Of course, Gergis et.al. claimed to have detrended the data before performing the correlations, and whether this ad-hocery would mitigate the circularity above is questionable. Whether by oversight or intent, it appears the detrending was not performed anyway. I don’t know whether this is the reason for the paper being pulled. We shall find out in time. The paper appears to be the result of a three-year research program, announced on Gergis’ personal blog.

The project, funded by the Australian Research Council’s Linkage scheme, is worth a total of $950K and will run from mid-2009 to mid-2012.

It gives me a job for three years and money to bring a PhD student, research assistant and part time project manager on board.

More importantly, it will go a long way in strengthening the much needed ties between the sciences and humanities scrambling to understand climate change.

Who is contributing the most to research, unpaid bloggers, or a one million, three years, tied with humanities fiasco?

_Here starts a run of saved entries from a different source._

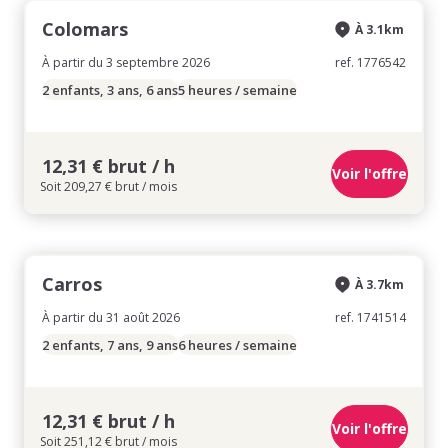
Colomars
À 3.1km
À partir du 3 septembre 2026
ref. 1776542
2 enfants, 3 ans, 6 ans
5 heures / semaine
12,31 € brut / h
Voir l'offre
Soit 209,27 € brut / mois
Carros
À 3.7km
À partir du 31 août 2026
ref. 1741514
2 enfants, 7 ans, 9 ans
6 heures / semaine
12,31 € brut / h
Voir l'offre
Soit 251,12 € brut / mois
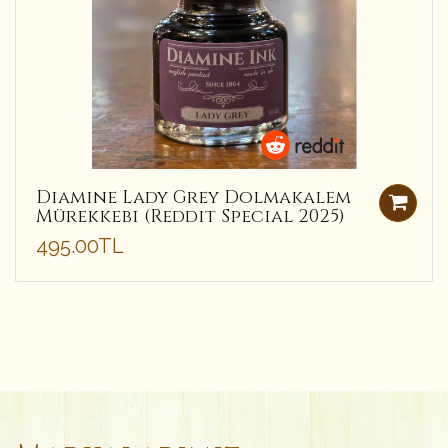
Diamine Lady Grey Dolmakalem
Mürekkebi (Reddit Special 2025)
495.00TL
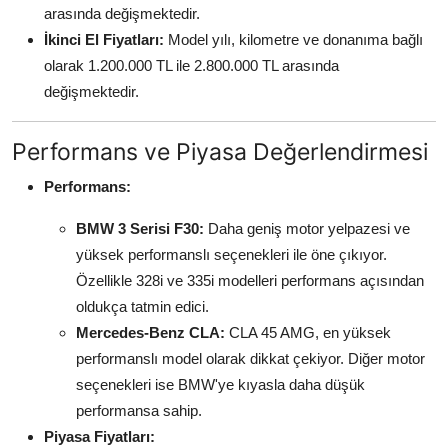
arasında değişmektedir.
İkinci El Fiyatları:
Model yılı, kilometre ve donanıma bağlı
olarak 1.200.000 TL ile 2.800.000 TL arasında
değişmektedir.
Performans ve Piyasa Değerlendirmesi
Performans:
BMW 3 Serisi F30:
Daha geniş motor yelpazesi ve
yüksek performanslı seçenekleri ile öne çıkıyor.
Özellikle 328i ve 335i modelleri performans açısından
oldukça tatmin edici.
Mercedes-Benz CLA:
CLA 45 AMG, en yüksek
performanslı model olarak dikkat çekiyor. Diğer motor
seçenekleri ise BMW'ye kıyasla daha düşük
performansa sahip.
Piyasa Fiyatları:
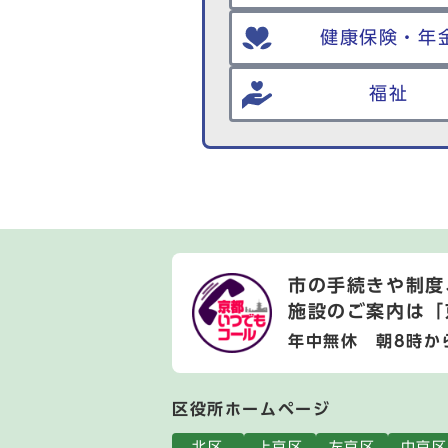
健康保険・年
福祉
市の手続きや制度
施設のご案内は
「
年中無休 朝8時か
区役所ホームページ
北区
上京区
左京区
中京区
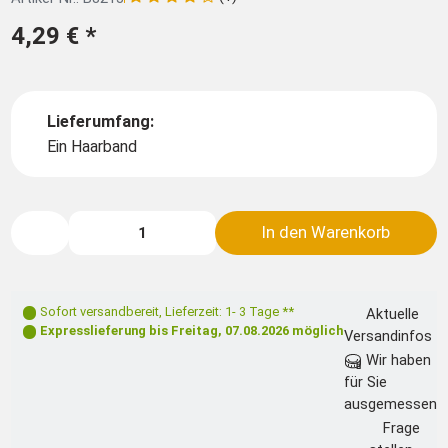
4,29 €
*
Lieferumfang:
Ein Haarband
In den Warenkorb
Sofort versandbereit
,
Lieferzeit: 1- 3 Tage **
Aktuelle
Expresslieferung bis
Freitag, 07.08.2026
möglich
Versandinfos
Wir haben
für Sie
ausgemessen
Frage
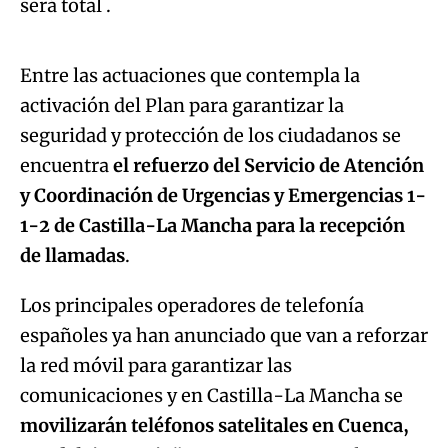
será total .
An error occurred, please try again later.
Entre las actuaciones que contempla la
activación del Plan para garantizar la
Try again
seguridad y protección de los ciudadanos se
encuentra
el refuerzo del Servicio de Atención
y Coordinación de Urgencias y Emergencias 1-
1-2
de Castilla-La Mancha para la recepción
de llamadas
.
Los principales operadores de telefonía
españoles ya han anunciado que van a reforzar
la red móvil para garantizar las
comunicaciones y en Castilla-La Mancha se
movilizarán teléfonos satelitales en Cuenca,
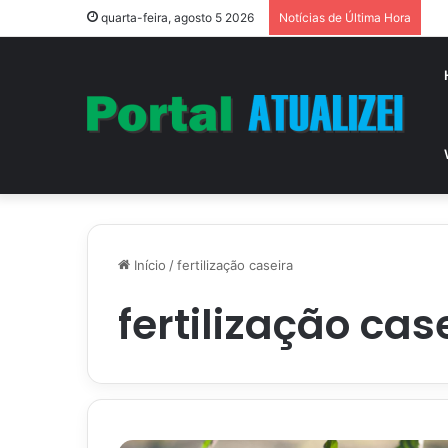
Vi
quarta-feira, agosto 5 2026
Notícias de Última Hora
Início
/
fertilização caseira
fertilização cas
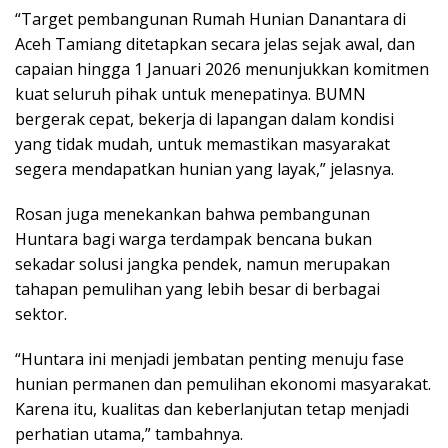
“Target pembangunan Rumah Hunian Danantara di
Aceh Tamiang ditetapkan secara jelas sejak awal, dan
capaian hingga 1 Januari 2026 menunjukkan komitmen
kuat seluruh pihak untuk menepatinya. BUMN
bergerak cepat, bekerja di lapangan dalam kondisi
yang tidak mudah, untuk memastikan masyarakat
segera mendapatkan hunian yang layak,” jelasnya.
Rosan juga menekankan bahwa pembangunan
Huntara bagi warga terdampak bencana bukan
sekadar solusi jangka pendek, namun merupakan
tahapan pemulihan yang lebih besar di berbagai
sektor.
“Huntara ini menjadi jembatan penting menuju fase
hunian permanen dan pemulihan ekonomi masyarakat.
Karena itu, kualitas dan keberlanjutan tetap menjadi
perhatian utama,” tambahnya.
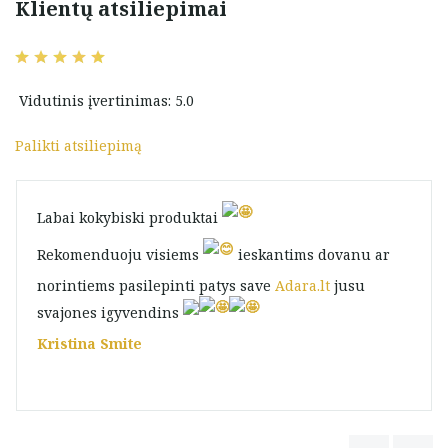
Klientų atsiliepimai
Vidutinis įvertinimas: 5.0
Palikti atsiliepimą
Labai kokybiski produktai
Rekomenduoju visiems
ieskantims dovanu ar
norintiems pasilepinti patys save
Adara.lt
jusu
svajones igyvendins
Kristina Smite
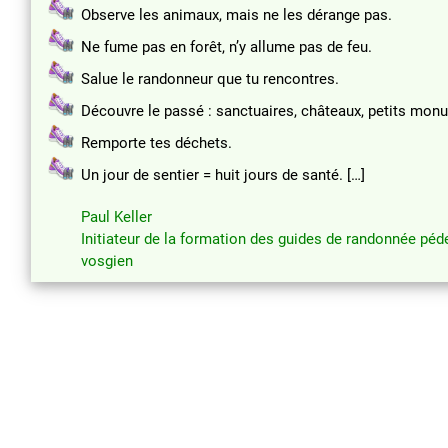
Observe les animaux, mais ne les dérange pas.
Ne fume pas en forêt, n’y allume pas de feu.
Salue le randonneur que tu rencontres.
Découvre le passé : sanctuaires, châteaux, petits mon
Remporte tes déchets.
Un jour de sentier = huit jours de santé. […]
Paul Keller
Initiateur de la formation des guides de randonnée péd
vosgien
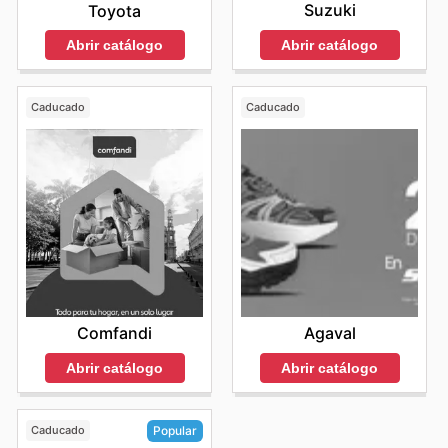
Suzuki
Toyota
Abrir catálogo
Abrir catálogo
Caducado
Caducado
Comfandi
Agaval
Abrir catálogo
Abrir catálogo
Caducado
Popular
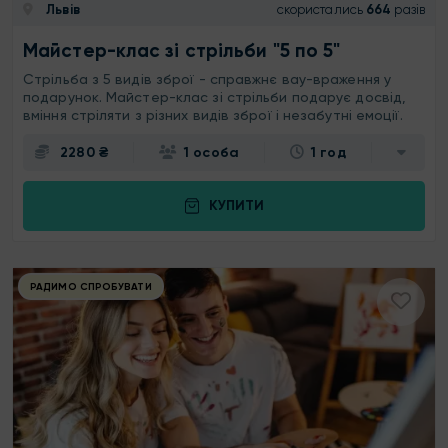
Львів
скористались
664
разів
Майстер-клас зі стрільби "5 по 5"
Стрільба з 5 видів зброї - справжнє вау-враження у
подарунок. Майстер-клас зі стрільби подарує досвід,
вміння стріляти з різних видів зброї і незабутні емоції.
2280 ₴
1 особа
1 год
КУПИТИ
РАДИМО СПРОБУВАТИ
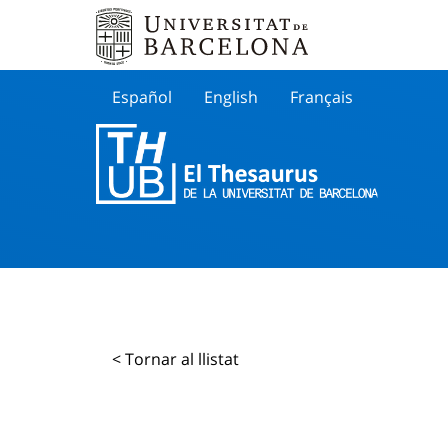
Español
English
Français
Buscar
< Tornar al llistat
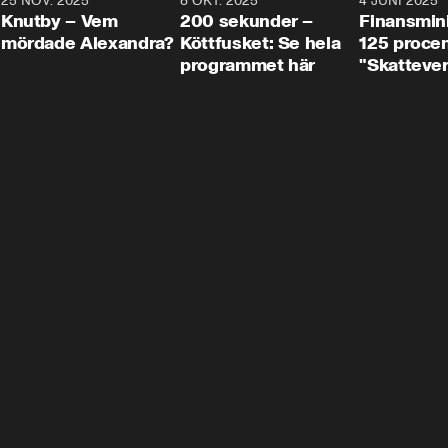
3
25 NOV. 2025
31:05
8 OKT. 2025
4:29
4 JUNI 2025
Knutby – Vem
200 sekunder –
Finansmin
mördade Alexandra?
Köttfusket: Se hela
125 procent
programmet här
"Skattever
viktig uppg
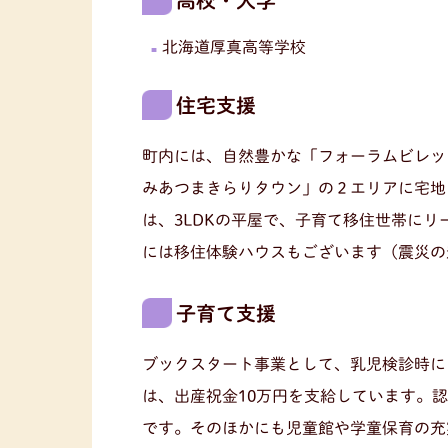
高校・大学
北海道厚真高等学校
住宅支援
町内には、自然豊かな「フォーラムビレッ
みあつまきらりタウン」の２エリアに宅地
は、3LDKの平屋で、子育て移住世帯に
には移住体験ハウスもございます（震災の影
子育て支援
ブックスタート事業として、乳児検診時に
は、出産祝金10万円を支給しています。認
です。そのほかにも児童館や学童保育の充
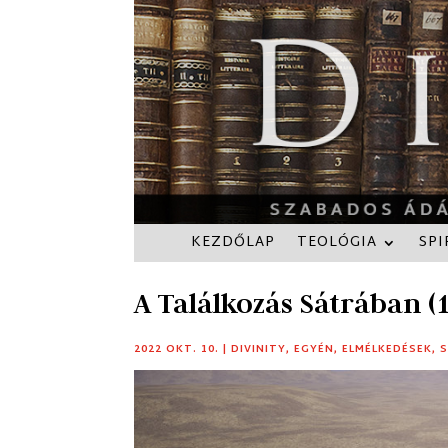
KEZDŐLAP
TEOLÓGIA
SPI
A Találkozás Sátrában (1
2022 OKT. 10.
|
DIVINITY
,
EGYÉN
,
ELMÉLKEDÉSEK
,
S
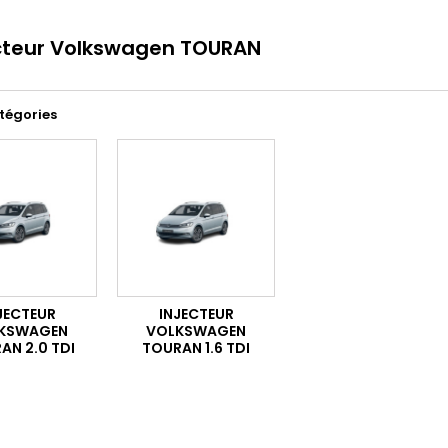
cteur Volkswagen TOURAN
tégories
JECTEUR
INJECTEUR
KSWAGEN
VOLKSWAGEN
AN 2.0 TDI
TOURAN 1.6 TDI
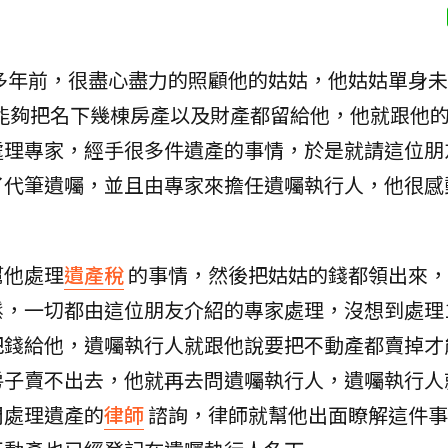
0多年前，很盡心盡力的照顧他的姑姑，他姑姑單身
能夠把名下幾棟房產以及財產都留給他，他就跟他
處理專家，經手很多件遺產的事情，於是就請這位朋
了代筆遺囑，並且由專家來擔任遺囑執行人，他很感
幫他處理
遺產稅
的事情，然後把姑姑的錢都領出來，
鬆，一切都由這位朋友介紹的專家處理，沒想到處理
把錢給他，遺囑執行人就跟他說要把不動產都賣掉才
房子賣不出去，他就再去問遺囑執行人，遺囑執行人
門處理遺產的
律師
諮詢，律師就幫他出面瞭解這件事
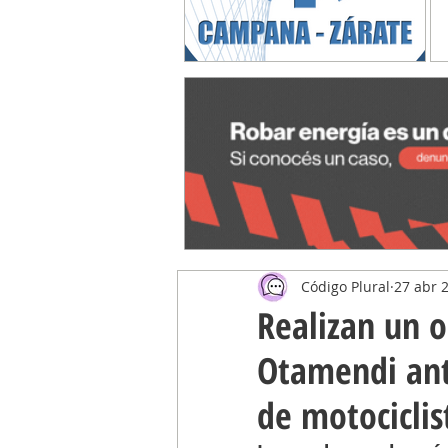
Código Plural
27 abr 
Realizan un o
Otamendi ant
de motociclis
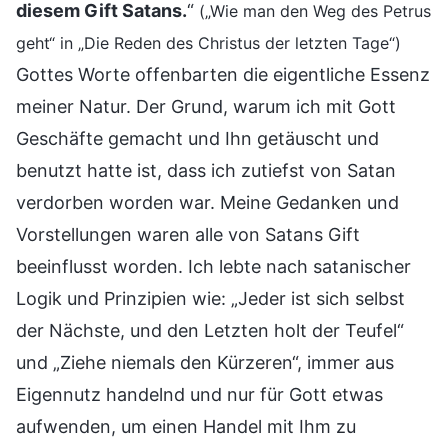
diesem Gift Satans.
“
(„Wie man den Weg des Petrus
geht“ in „Die Reden des Christus der letzten Tage“)
Gottes Worte offenbarten die eigentliche Essenz
meiner Natur. Der Grund, warum ich mit Gott
Geschäfte gemacht und Ihn getäuscht und
benutzt hatte ist, dass ich zutiefst von Satan
verdorben worden war. Meine Gedanken und
Vorstellungen waren alle von Satans Gift
beeinflusst worden. Ich lebte nach satanischer
Logik und Prinzipien wie: „Jeder ist sich selbst
der Nächste, und den Letzten holt der Teufel“
und „Ziehe niemals den Kürzeren“, immer aus
Eigennutz handelnd und nur für Gott etwas
aufwenden, um einen Handel mit Ihm zu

Gergis’ hockeystick “on hold”

You may by now have heard here or here that “Evidence of unusual late 20th century warming from an Australasian temperature reconstruction spanning the last millennium” by Joelle Gergis, Raphael Neukom, Stephen Phipps, Ailie Gallant and David Karoly, has been put “on-hold” by the Journal, due to “an issue” in the processing of the data used in the study.

It is illuminating to review the crowing commentary by Australian science intelligencia and the press reaction to the paper.

ABC’s AM show, “Australia’s most informative (government funded) morning current affairs program. AM sets the agenda for the nation’s daily news and current affairs coverage.”

TONY EASTLEY: For the first time scientists have provided the most complete climate record of the last millennium and they’ve found that the last five decades years in Australia have been the warmest.

He then speaks for the IPCC:

The Australian researchers used 27 different natural indicators like tree rings and ice cores to come to their conclusion which will be a part of the next report by the United Nations Intergovernmental Panel on Climate Change.

The Gergis paper was proof enough for the ABC Science Show, which gives “fascinating insights into all manner of things from the physics of cricket”.

Robyn Williams: Did you catch that research published last week analysing the last 1,000 years of climate indicators in Australia? It confirmed much of what climate scientists have been warning us about.

Here is another via ABC Statewide Drive tweet.

Dr Joelle Gergis from @unimelb: We are as confident that the warming in the post 1950 period is unprecedent in the past 1000 years.

Such shallow and gullible commentary is no better than blogs such as Gerry’s blogistic digression gerry’s blogistic digression “I’ve got a blog and I’m gonna use it.”

It’s offical: Australia is warming and it is your fault.

The tone of the Real Scientists from realclimate is no better, jubilant that the “hockey-stick” has now been seen in Australia.

First, a study by Gergis et al., in the Journal of Climate uses a proxy network from the Australasian region to reconstruct temperature over the last millennium, and finds what can only be described as an Australian hockey stick.

As Steve Mosher said, such papers cannot be trusted. Putting aside questions of the methodology (that I will get to later), the reviewers in climate science don’t check the data, don’t check the numbers produce the graphs and tables published, or check that the numbers actually do what the text describes.

Yet they approve the paper for publication.

He is stunned this has to be explained to anyone. Apparently it does.